Selectel deploys one-click inference for Qwen, Whisper, DeepSeek on GPU clusters
Russian cloud provider Selectel launched a catalog of pre-configured AI models that deploy inference services in two clicks on dedicated GPU hardware with pay-per-use pricing.
Selectel, a Russian cloud infrastructure provider, released an AI model catalog that deploys inference endpoints for Qwen, Whisper, DeepSeek, and other open-weight models on private GPU clusters. Users pick a model from the catalog and receive a running inference API in under a minute, eliminating the need to provision GPUs, tune batch sizes, or manage container orchestration.
The offering targets teams running open-weight models in production who need both performance and data residency.
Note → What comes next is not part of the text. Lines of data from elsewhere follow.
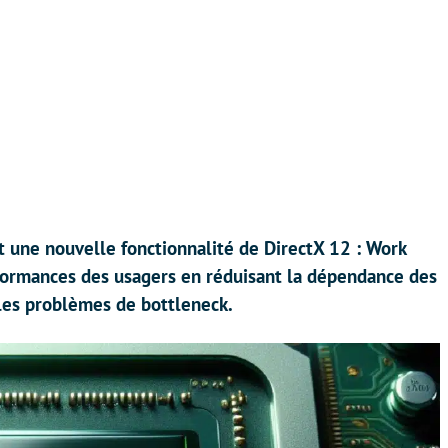
nt une nouvelle fonctionnalité de DirectX 12 : Work
rformances des usagers en réduisant la dépendance des
 les problèmes de bottleneck.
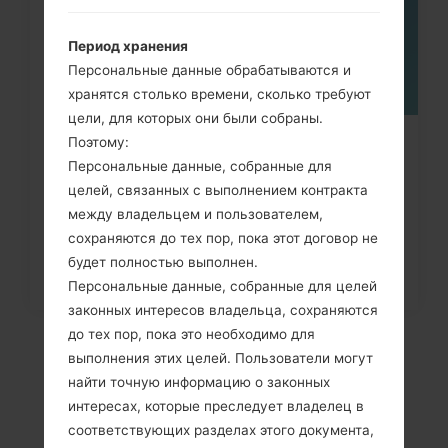
Период хранения
Персональные данные обрабатываются и
хранятся столько времени, сколько требуют
цели, для которых они были собраны.
Поэтому:
Как удалить все данные с
Персональные данные, собранные для
телефона через меню на LG...
целей, связанных с выполнением контракта
между владельцем и пользователем,
сохраняются до тех пор, пока этот договор не
будет полностью выполнен.
Персональные данные, собранные для целей
законных интересов владельца, сохраняются
до тех пор, пока это необходимо для
выполнения этих целей. Пользователи могут
найти точную информацию о законных
интересах, которые преследует владелец в
соответствующих разделах этого документа,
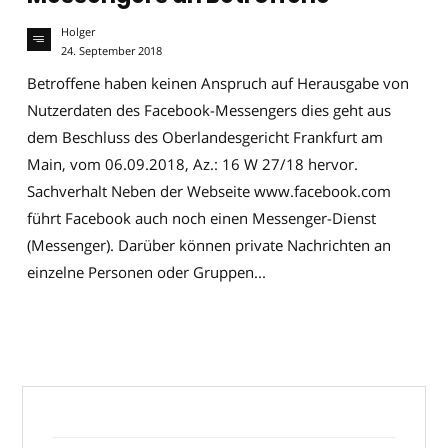
Holger
24. September 2018
Betroffene haben keinen Anspruch auf Herausgabe von
Nutzerdaten des Facebook-Messengers dies geht aus
dem Beschluss des Oberlandesgericht Frankfurt am
Main, vom 06.09.2018, Az.: 16 W 27/18 hervor.
Sachverhalt Neben der Webseite www.facebook.com
führt Facebook auch noch einen Messenger-Dienst
(Messenger). Darüber können private Nachrichten an
einzelne Personen oder Gruppen...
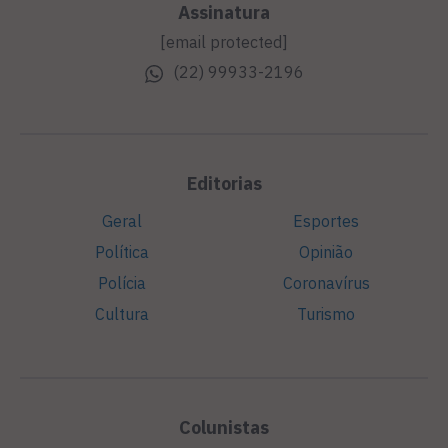
Assinatura
[email protected]
(22) 99933-2196
Editorias
Geral
Esportes
Política
Opinião
Polícia
Coronavírus
Cultura
Turismo
Colunistas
Selectel pre-configures each model with optimized serving infrastructure, and compute scales automatically under load. Pricing is usage-based, billed by actual GPU time consumed rather than reserved capacity — a cost-predictable model for workloads with variable throughput. The catalog includes text generation, code completion, speech recognition, and content synthesis models, running on current-generation GPUs within Selectel's data centers.
Keeping model weights and user data within Selectel's infrastructure addresses data sovereignty requirements for organizations handling sensitive workloads. The approach mirrors managed inference offerings from Replicate, Modal, and Together AI in Western markets, but anchored to Russian infrastructure.